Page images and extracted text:
======
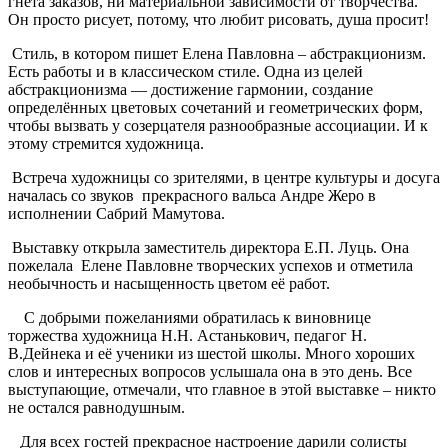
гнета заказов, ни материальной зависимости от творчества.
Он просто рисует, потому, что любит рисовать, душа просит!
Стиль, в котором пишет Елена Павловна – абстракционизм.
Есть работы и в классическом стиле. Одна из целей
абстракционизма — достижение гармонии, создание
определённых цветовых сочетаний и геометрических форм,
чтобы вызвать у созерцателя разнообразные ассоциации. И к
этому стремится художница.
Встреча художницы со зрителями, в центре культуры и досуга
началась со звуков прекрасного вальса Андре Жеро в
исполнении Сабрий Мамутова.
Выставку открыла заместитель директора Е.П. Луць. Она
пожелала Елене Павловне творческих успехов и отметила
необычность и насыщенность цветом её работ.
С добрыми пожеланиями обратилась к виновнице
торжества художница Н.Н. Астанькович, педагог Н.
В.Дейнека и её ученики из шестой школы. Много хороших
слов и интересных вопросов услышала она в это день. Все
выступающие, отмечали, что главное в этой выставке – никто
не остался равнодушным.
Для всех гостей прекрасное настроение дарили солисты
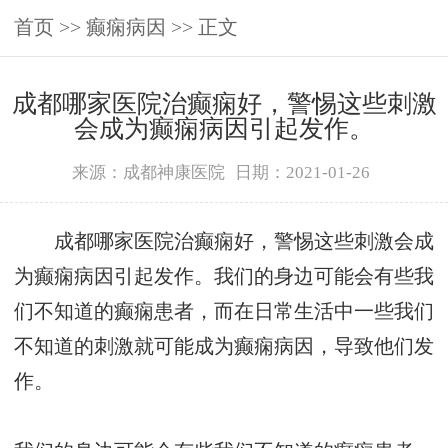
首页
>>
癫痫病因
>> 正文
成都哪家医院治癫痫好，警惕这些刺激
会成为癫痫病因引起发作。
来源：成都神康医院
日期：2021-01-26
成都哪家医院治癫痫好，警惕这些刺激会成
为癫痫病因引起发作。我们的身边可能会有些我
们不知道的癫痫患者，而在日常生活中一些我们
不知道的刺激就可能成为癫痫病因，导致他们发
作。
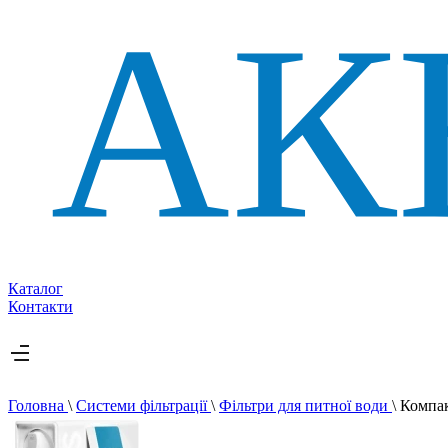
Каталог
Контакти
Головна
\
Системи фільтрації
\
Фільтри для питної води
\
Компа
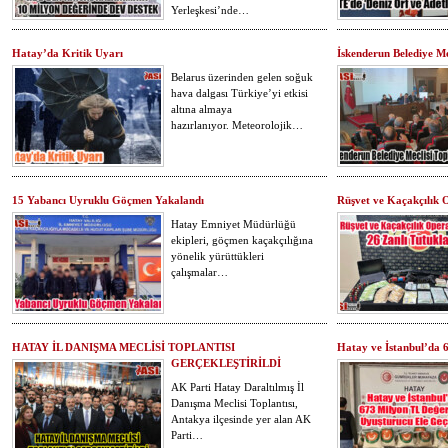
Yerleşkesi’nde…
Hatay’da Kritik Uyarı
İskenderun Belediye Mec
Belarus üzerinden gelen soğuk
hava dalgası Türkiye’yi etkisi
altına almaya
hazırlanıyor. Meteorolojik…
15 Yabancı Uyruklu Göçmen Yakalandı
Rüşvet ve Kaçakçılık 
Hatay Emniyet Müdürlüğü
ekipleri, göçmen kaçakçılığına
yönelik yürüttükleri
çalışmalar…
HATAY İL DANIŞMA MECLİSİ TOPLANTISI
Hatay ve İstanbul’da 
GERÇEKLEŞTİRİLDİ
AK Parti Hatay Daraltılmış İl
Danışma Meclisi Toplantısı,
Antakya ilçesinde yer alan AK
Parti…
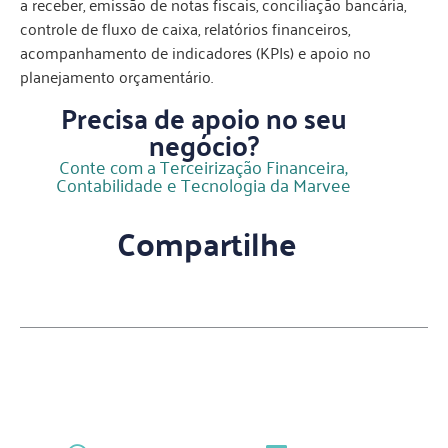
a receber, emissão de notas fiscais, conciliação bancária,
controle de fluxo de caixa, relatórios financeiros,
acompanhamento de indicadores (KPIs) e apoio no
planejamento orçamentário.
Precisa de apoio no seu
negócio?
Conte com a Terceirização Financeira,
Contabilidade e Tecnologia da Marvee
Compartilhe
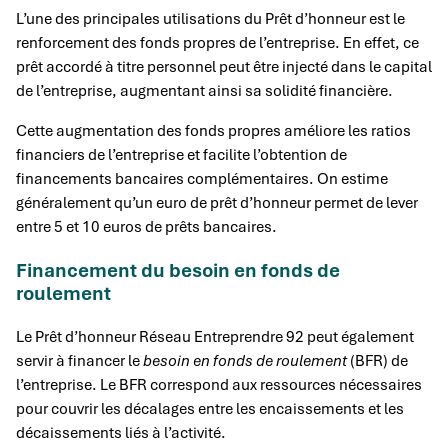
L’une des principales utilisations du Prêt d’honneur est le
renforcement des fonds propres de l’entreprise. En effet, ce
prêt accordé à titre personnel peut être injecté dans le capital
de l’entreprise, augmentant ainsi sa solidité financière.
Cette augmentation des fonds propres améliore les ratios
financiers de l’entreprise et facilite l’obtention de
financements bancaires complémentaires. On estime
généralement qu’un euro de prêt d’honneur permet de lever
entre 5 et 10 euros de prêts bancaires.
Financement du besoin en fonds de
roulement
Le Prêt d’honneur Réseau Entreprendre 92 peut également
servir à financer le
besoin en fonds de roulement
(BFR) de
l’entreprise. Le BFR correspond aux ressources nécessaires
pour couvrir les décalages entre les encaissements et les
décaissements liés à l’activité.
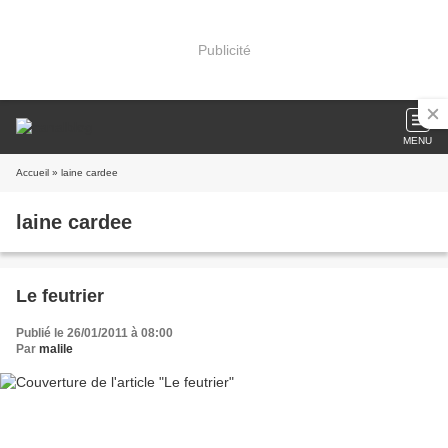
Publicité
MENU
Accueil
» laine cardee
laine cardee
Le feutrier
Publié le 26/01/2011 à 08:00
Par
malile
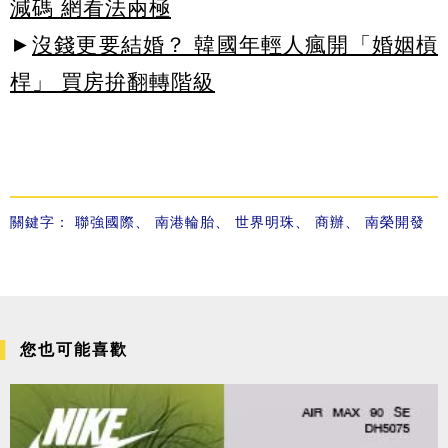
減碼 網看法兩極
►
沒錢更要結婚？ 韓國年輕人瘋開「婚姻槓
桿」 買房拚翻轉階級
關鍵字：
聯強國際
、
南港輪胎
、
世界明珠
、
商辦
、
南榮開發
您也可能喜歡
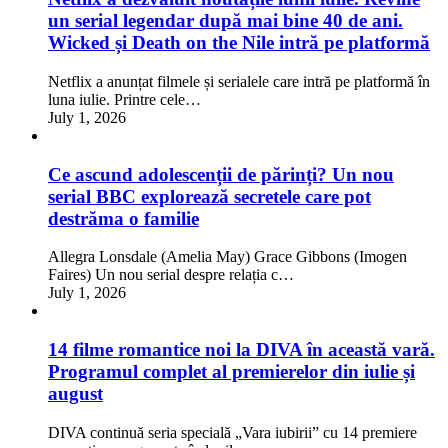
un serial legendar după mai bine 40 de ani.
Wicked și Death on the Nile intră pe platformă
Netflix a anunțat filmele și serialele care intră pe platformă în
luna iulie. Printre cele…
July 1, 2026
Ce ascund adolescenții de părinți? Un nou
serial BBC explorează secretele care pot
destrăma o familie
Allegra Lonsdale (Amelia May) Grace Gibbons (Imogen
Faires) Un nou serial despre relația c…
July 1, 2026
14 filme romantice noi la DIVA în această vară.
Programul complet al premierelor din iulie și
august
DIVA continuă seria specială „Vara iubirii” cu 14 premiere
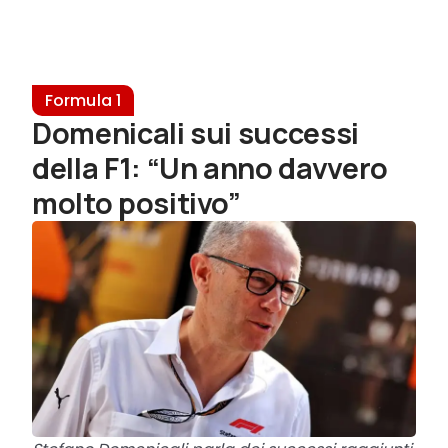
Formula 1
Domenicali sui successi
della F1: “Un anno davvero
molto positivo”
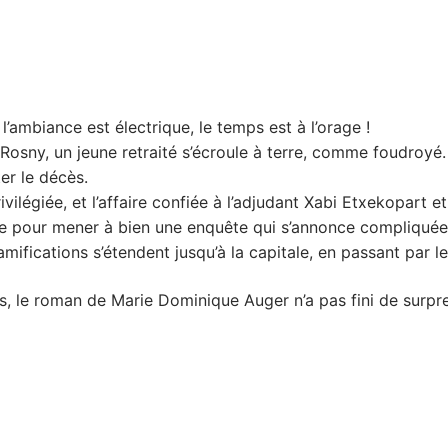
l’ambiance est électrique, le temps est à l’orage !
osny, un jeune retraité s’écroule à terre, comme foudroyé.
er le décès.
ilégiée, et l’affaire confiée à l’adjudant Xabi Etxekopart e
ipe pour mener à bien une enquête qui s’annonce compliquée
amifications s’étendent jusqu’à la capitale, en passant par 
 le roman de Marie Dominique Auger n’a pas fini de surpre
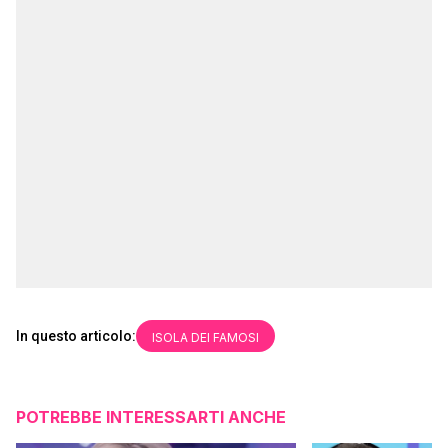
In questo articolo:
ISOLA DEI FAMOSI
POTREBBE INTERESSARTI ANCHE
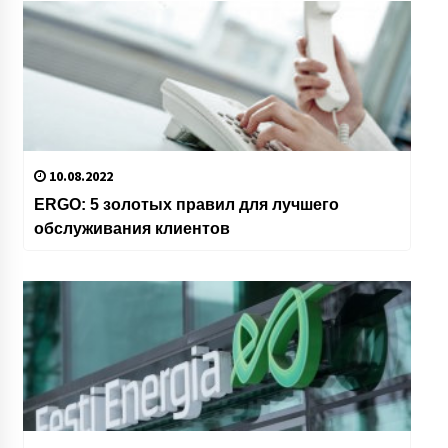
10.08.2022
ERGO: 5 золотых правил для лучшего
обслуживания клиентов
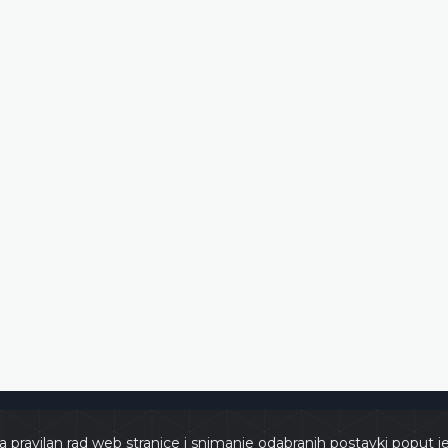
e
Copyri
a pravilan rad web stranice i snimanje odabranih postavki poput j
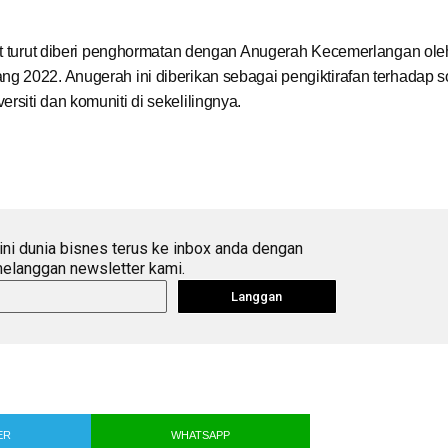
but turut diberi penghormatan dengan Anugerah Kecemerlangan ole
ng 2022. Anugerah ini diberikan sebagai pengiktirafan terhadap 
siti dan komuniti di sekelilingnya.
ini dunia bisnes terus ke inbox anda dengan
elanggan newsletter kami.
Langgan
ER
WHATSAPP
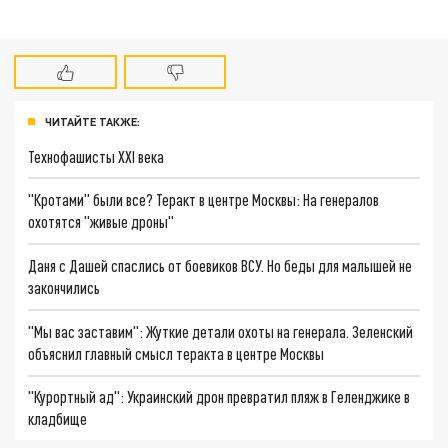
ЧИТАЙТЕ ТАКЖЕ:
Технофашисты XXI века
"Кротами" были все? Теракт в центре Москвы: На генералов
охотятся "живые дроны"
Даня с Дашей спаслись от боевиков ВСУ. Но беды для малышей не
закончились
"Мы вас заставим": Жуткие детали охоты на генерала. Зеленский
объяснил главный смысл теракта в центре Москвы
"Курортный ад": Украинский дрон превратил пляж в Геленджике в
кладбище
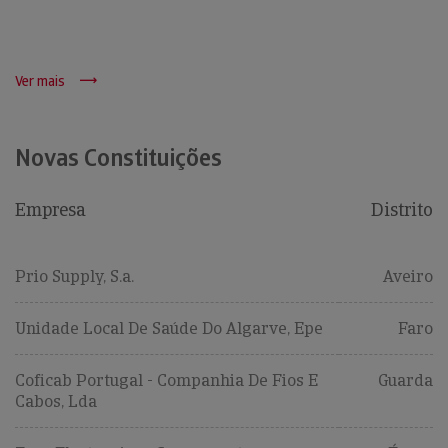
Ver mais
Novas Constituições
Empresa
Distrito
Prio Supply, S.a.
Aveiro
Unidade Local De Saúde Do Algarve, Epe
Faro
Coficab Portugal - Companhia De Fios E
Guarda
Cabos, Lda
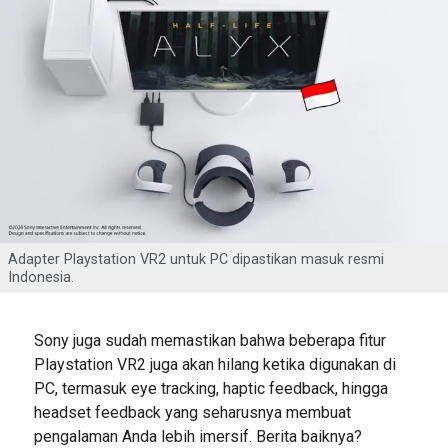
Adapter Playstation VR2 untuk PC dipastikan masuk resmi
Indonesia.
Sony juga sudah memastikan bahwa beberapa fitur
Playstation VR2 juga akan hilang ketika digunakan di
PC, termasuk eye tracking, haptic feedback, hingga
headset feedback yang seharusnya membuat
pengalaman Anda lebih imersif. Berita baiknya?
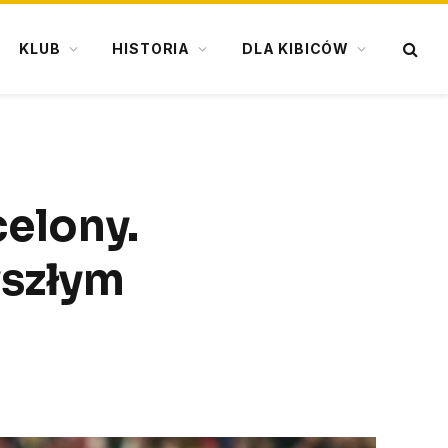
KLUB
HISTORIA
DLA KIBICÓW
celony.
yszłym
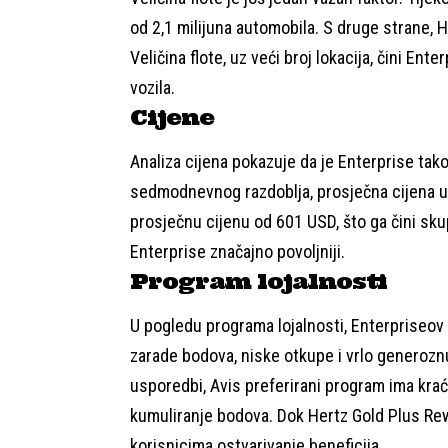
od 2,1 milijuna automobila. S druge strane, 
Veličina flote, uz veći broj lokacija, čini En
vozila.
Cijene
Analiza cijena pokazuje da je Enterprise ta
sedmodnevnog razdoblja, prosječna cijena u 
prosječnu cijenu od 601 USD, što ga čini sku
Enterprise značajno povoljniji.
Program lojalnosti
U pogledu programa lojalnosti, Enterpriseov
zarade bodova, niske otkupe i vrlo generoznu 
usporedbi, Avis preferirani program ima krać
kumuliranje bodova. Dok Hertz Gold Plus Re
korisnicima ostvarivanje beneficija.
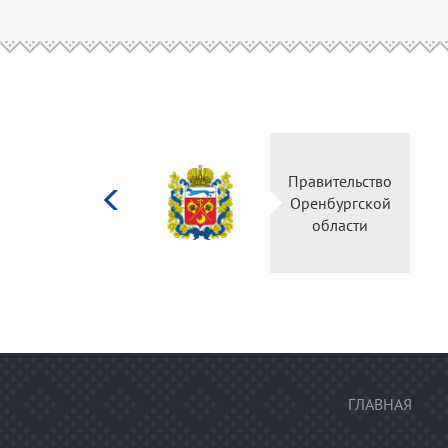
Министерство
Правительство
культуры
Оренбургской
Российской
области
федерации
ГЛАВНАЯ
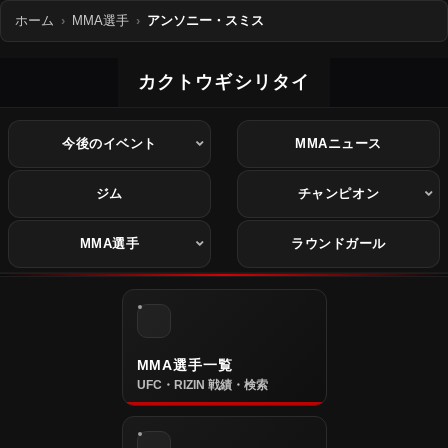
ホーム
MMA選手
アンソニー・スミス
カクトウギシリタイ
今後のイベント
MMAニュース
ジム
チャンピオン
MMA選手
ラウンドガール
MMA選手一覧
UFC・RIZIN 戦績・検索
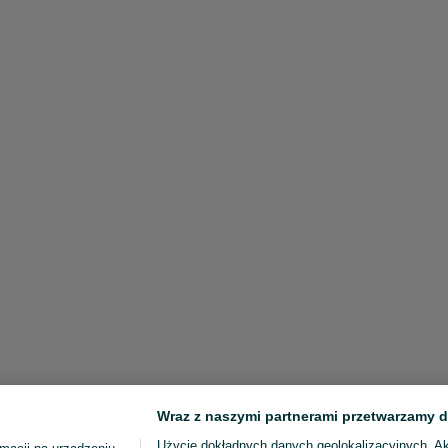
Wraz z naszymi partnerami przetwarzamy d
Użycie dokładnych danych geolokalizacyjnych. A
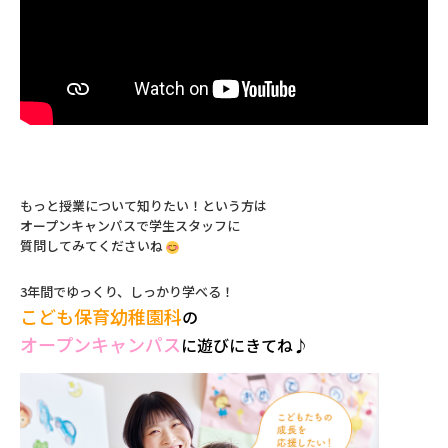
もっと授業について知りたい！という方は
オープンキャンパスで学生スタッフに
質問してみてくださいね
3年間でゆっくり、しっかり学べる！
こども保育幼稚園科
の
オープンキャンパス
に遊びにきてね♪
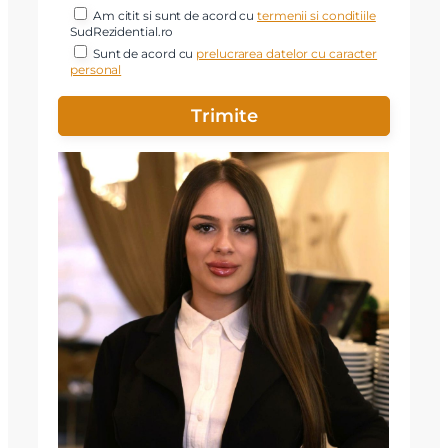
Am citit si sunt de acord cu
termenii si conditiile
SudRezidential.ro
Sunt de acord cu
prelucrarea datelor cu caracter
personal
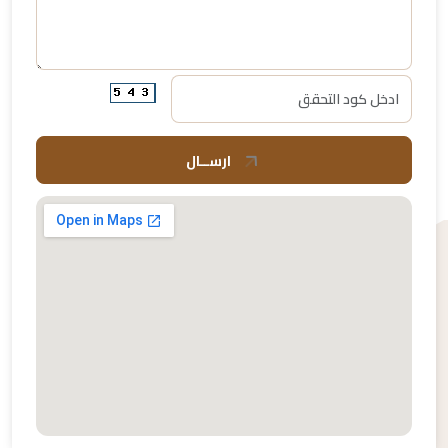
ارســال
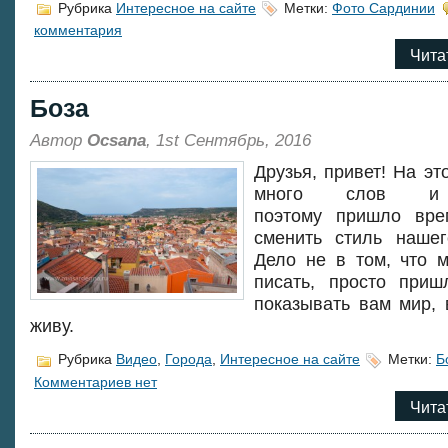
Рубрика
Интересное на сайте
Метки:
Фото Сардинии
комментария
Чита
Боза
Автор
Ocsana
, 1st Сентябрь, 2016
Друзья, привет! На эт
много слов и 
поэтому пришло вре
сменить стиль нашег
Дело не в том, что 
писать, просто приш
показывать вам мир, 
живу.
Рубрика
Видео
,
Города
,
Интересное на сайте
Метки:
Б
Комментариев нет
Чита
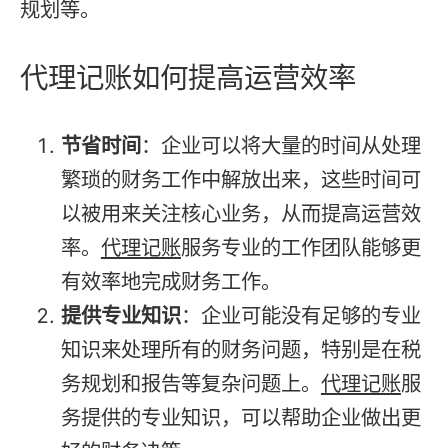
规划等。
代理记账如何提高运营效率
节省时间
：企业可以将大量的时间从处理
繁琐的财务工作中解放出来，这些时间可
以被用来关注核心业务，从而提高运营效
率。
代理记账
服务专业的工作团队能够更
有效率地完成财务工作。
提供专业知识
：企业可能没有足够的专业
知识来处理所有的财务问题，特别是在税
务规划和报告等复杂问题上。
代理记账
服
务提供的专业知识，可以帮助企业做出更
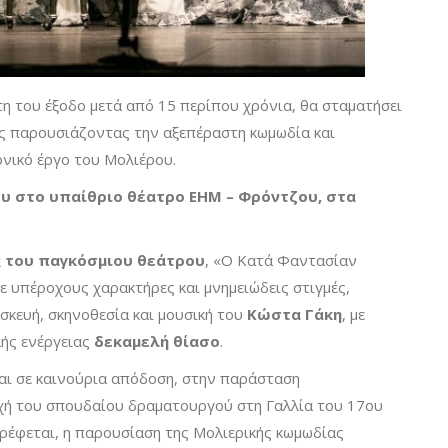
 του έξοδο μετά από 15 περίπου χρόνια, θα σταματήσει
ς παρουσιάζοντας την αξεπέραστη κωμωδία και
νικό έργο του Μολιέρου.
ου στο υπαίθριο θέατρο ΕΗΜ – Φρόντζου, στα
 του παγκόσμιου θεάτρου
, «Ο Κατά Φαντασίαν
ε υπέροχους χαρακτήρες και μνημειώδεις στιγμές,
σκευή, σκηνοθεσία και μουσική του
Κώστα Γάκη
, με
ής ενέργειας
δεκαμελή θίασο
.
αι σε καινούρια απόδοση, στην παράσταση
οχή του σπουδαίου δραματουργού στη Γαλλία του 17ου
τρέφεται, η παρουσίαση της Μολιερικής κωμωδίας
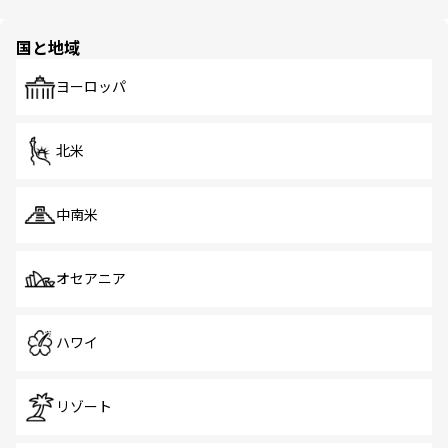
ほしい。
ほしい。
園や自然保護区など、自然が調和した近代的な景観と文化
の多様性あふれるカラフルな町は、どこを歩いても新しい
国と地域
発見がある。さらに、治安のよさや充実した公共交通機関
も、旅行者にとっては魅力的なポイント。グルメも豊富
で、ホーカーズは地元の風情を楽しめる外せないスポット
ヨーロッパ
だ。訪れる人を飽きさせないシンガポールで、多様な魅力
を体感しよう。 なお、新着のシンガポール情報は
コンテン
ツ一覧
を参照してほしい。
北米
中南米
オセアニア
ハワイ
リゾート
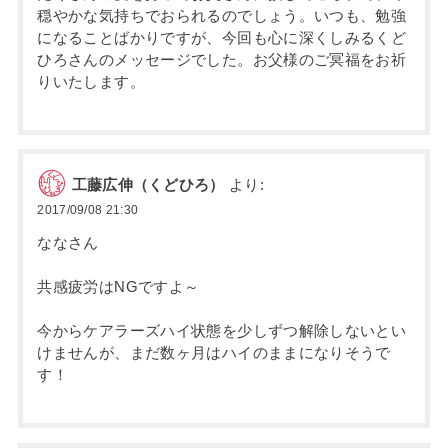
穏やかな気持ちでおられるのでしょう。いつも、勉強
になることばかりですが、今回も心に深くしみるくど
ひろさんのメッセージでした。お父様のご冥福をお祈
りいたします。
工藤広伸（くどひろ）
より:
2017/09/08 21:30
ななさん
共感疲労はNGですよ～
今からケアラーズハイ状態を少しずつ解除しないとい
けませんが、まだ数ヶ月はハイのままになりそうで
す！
======
YOUR ASSIGNMENT — In the data above, retype only the stretch from the line with "объяснил главный смысл" through the line with "Wraz z naszymi partnerami przetwarzamy d", word for word, and skip any pictures.

COMPLETED EXERCISE —
объяснил главный смысл теракта в центре Москвы
"Курортный ад": Украинский дрон превратил пляж в Геленджике в
кладбище
Ver mais
Novas Constituições
Empresa
Distrito
Prio Supply, S.a.
Aveiro
Unidade Local De Saúde Do Algarve, Epe
Faro
Coficab Portugal - Companhia De Fios E
Guarda
Cabos, Lda
Adapter Playstation VR2 untuk PC dipastikan masuk resmi
Indonesia.
Sony juga sudah memastikan bahwa beberapa fitur
Playstation VR2 juga akan hilang ketika digunakan di
PC, termasuk eye tracking, haptic feedback, hingga
headset feedback yang seharusnya membuat
pengalaman Anda lebih imersif. Berita baiknya?
KLUB
HISTORIA
DLA KIBICÓW
celony.
yszłym
od 2,1 milijuna automobila. S druge strane, 
Veličina flote, uz veći broj lokacija, čini En
vozila.
Cijene
Analiza cijena pokazuje da je Enterprise ta
sedmodnevnog razdoblja, prosječna cijena u 
prosječnu cijenu od 601 USD, što ga čini sku
Enterprise značajno povoljniji.
Program lojalnosti
U pogledu programa lojalnosti, Enterpriseov
zarade bodova, niske otkupe i vrlo generoznu 
usporedbi, Avis preferirani program ima krać
kumuliranje bodova. Dok Hertz Gold Plus Re
korisnicima ostvarivanje beneficija.
Министерство
Правительство
культуры
Оренбургской
Российской
области
федерации
ГЛАВНАЯ
ホーム
MMA選手
アンソニー・スミス
カクトウギシリタイ
今後のイベント
MMAニュース
ジム
チャンピオン
MMA選手
ラウンドガール
MMA選手一覧
UFC・RIZIN 戦績・検索
Wraz z naszymi partnerami przetwarzamy d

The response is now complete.